K. Chandrasekhar Rao, Simha Garjana, Karimnagar, 17 May 2001At the same meeting, KCR challenged Chandrababu Naidu to contest against him in the Siddipet by-election, necessitated by his own resignation from the assembly. The challenge was not accepted. KCR won the Siddipet seat, became the first TRS MLA, returned to the state assembly in September 2001 and immediately used it as a platform. When the assembly speaker had previously banned the word "Telangana," encouraging MLAs to replace it with "backward area," those rules had changed. KCR's presence meant they could never be enforced again.
The Helicopter Campaign and the First Victory
For the June 2001 local body elections, the TRS's first electoral test, KCR decided to travel across Telangana in a hired helicopter, covering nearly eighty mandals in a short campaign period. The idea was unconventional, even audacious for a brand new party with no money. But it captured public imagination and allowed KCR to be seen across the entire region in the time available. The result was extraordinary.
The civic poll victories gave the Telangana movement something it had never had before: democratic legitimacy expressed through the ballot box by a party that existed for no other purpose. As senior TRS leader Desapati Srinivas observed: "With the coming of TRS, there was social freedom to talk about Telangana openly. Earlier it was a crime." The victories drew further support from across the political spectrum. Aelay Narendra, a BJP MP and RSS member who had quit his own party to found the Telangana Sadhana Samithi, merged his organisation with TRS within the year. The broad coalition that Jayashankar had always said was necessary was beginning to form.
Neellu, Nidhulu, Niyamakalu
The 2004 Election: Proving the Mandate
The 2004 general elections were the critical test of TRS's electoral strategy. KCR had formed an alliance with the Congress party, extracting a commitment on the Telangana question as the price of his support. He had bargained hard, securing six of seventeen Lok Sabha seats and forty-two of 107 Assembly seats for TRS. The results exceeded every expectation.
TRS in the 2004 General Elections
- 5 of 6 Lok Sabha seats won by TRS, equalling the TDP's tally despite the TDP contesting in thirty-three seats.
- 26 Assembly seats won, giving TRS a powerful presence in the state legislature.
- The Congress-TRS-Left alliance handed the TDP its worst ever defeat in Andhra Pradesh.
- KCR entered the Union Cabinet as Labour Minister, giving TRS national executive presence for the first time.
- Aelay Narendra also became a Union Minister, demonstrating the coalition's breadth.
- The UPA Common Minimum Programme included a commitment to consider Telangana statehood at an appropriate time, the first time the demand had been written into the governing programme of the national government.

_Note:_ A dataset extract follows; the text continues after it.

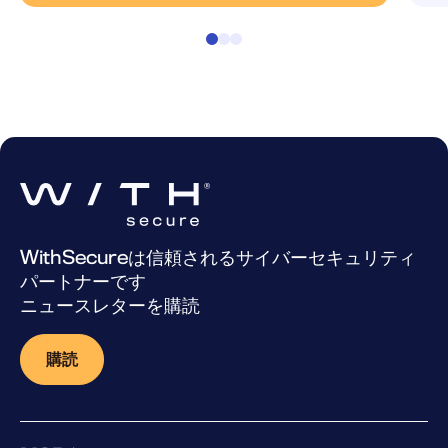
WithSecureは信頼されるサイバーセキュリティ
パートナーです
ニュースレターを購読
購読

T News: Giving Telangana Its Own Voice
After the 2009 hunger strike, KCR turned immediately to a project that had been on his mind: giving Telangana its own television channel. Within three months, and with what the channel's executive editor described as an impossibly low budget of around Rs 15 crores, T News began broadcasting from the third floor of Telangana Bhavan. KCR was personally involved in every aspect of the launch, from the format to the promos.
The channel's significance went beyond news. For the first time, the Telangana dialect was used on television in a sustained, dignified way. For decades, the Telangana dialect had been used in mainstream media primarily as the subject of comedy or as a marker of rural backwardness. T News used it as the natural language of serious journalism and political commentary. Millions of Telangana's people felt, for the first time, that they had found a voice. The channel broke even in four months, demonstrating both the depth of audience support and the scale of the unmet need it addressed. T News became, in the words of its executive editor, a watchdog against the wrong propaganda of the twenty-odd Andhra channels, counterattacking when necessary and giving Telangana's movement its own media presence in the decisive final years.